The world situation is bleak. In contrast to that, your new book explores a subject associated with hope, trust, and optimism. What made you write “On Freedom, Timothy Snyder?”
There are certainly terrible things going on, but we cannot really address them without concepts. We can’t simply react to one crisis or another. A big part of our problem of the last 35 years has been conceptlessness—the lack of ideas or, worse, the idea that we can get by without ideas. With the word ”freedom” we have the beginnings of a big idea, and I believe of the right idea. I believe that if you define freedom correctly, it opens the way towards a better form of politics, and it opens the imagination towards the future.

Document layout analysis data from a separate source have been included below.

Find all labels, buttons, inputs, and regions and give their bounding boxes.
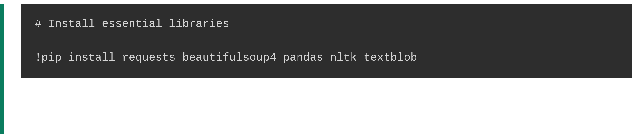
cell-execution-indicator: [0, 4, 4, 134]
code-line-command: !pip install requests beautifulsoup4 pan…: [35, 49, 619, 66]
cell-content: # Install essential libraries !pip insta…: [4, 4, 644, 134]
code-line-blank: [35, 32, 619, 49]
code-editor[interactable]: # Install essential libraries !pip insta…: [21, 4, 632, 78]
notebook-cell: # Install essential libraries !pip insta…: [0, 0, 644, 134]
code-line-comment: # Install essential libraries: [35, 16, 619, 32]
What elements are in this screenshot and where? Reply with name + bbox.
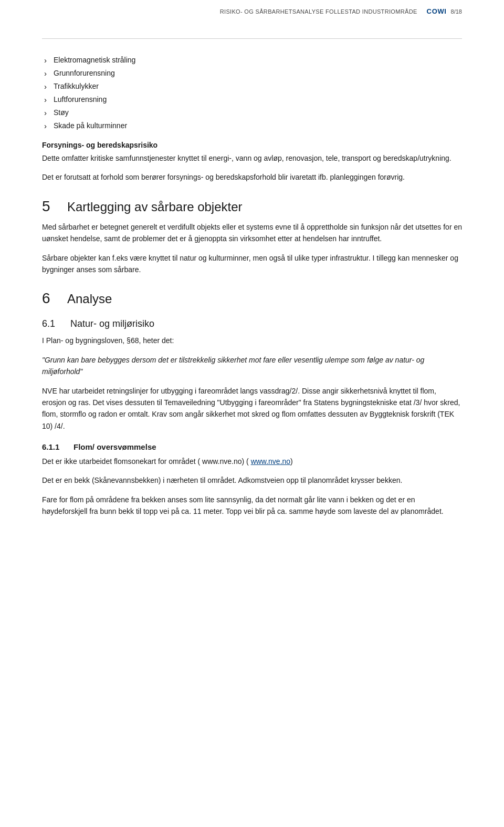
section61-title: Natur- og miljørisiko — [70, 318, 154, 329]
section611-heading: 6.1.1 Flom/ oversvømmelse — [42, 442, 462, 451]
forutsatt-paragraph: Det er forutsatt at forhold som berører … — [42, 171, 462, 183]
section6-title: Analyse — [67, 292, 112, 306]
section61-paragraph1: NVE har utarbeidet retningslinjer for ut… — [42, 385, 462, 432]
list-item: Luftforurensning — [42, 94, 462, 105]
supply-heading: Forsynings- og beredskapsrisiko — [42, 141, 462, 149]
list-item: Elektromagnetisk stråling — [42, 55, 462, 66]
section611-paragraph2: Det er en bekk (Skånevannsbekken) i nærh… — [42, 474, 462, 486]
list-item: Skade på kulturminner — [42, 120, 462, 131]
header-logo: COWI — [427, 7, 447, 15]
list-item: Trafikkulykker — [42, 81, 462, 92]
section611-number: 6.1.1 — [42, 442, 67, 451]
section61-number: 6.1 — [42, 318, 63, 329]
section6-number: 6 — [42, 290, 58, 307]
section61-quote: "Grunn kan bare bebygges dersom det er t… — [42, 354, 462, 378]
list-item: Grunnforurensning — [42, 68, 462, 79]
header-divider — [42, 38, 462, 39]
section611-title: Flom/ oversvømmelse — [74, 442, 156, 451]
section611-paragraph3: Fare for flom på områdene fra bekken ans… — [42, 494, 462, 518]
section5-paragraph2: Sårbare objekter kan f.eks være knyttet … — [42, 252, 462, 276]
page-header: RISIKO- OG SÅRBARHETSANALYSE FOLLESTAD I… — [42, 0, 462, 23]
supply-paragraph: Dette omfatter kritiske samfunnstjeneste… — [42, 152, 462, 164]
section61-intro: I Plan- og bygningsloven, §68, heter det… — [42, 335, 462, 346]
section61-heading: 6.1 Natur- og miljørisiko — [42, 318, 462, 329]
section5-title: Kartlegging av sårbare objekter — [67, 200, 243, 214]
section5-heading: 5 Kartlegging av sårbare objekter — [42, 198, 462, 215]
bullet-list: Elektromagnetisk stråling Grunnforurensn… — [42, 55, 462, 131]
nve-link[interactable]: www.nve.no — [251, 457, 290, 466]
section5-number: 5 — [42, 198, 58, 215]
page: RISIKO- OG SÅRBARHETSANALYSE FOLLESTAD I… — [0, 0, 504, 827]
list-item: Støy — [42, 107, 462, 118]
section5-paragraph1: Med sårbarhet er betegnet generelt et ve… — [42, 221, 462, 245]
section6-heading: 6 Analyse — [42, 290, 462, 307]
section611-paragraph1: Det er ikke utarbeidet flomsonekart for … — [42, 456, 462, 467]
header-page: 8/18 — [451, 8, 462, 15]
header-title: RISIKO- OG SÅRBARHETSANALYSE FOLLESTAD I… — [220, 8, 417, 15]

“On Freedom” is also a very personal book. What genre is it?
Freedom is not a subject that we can handle ex cathedra or through an abstract solely logical chain of conclusions. Freedom is the value of values, which means that it is the condition in which we can choose other values. But those other values are diverse and sometimes contradictory. If we are free, we are unpredictable. The book is about making mistakes and learning. “On Freedom” mixes memoir, history, and philosophy. It also treats music and literature.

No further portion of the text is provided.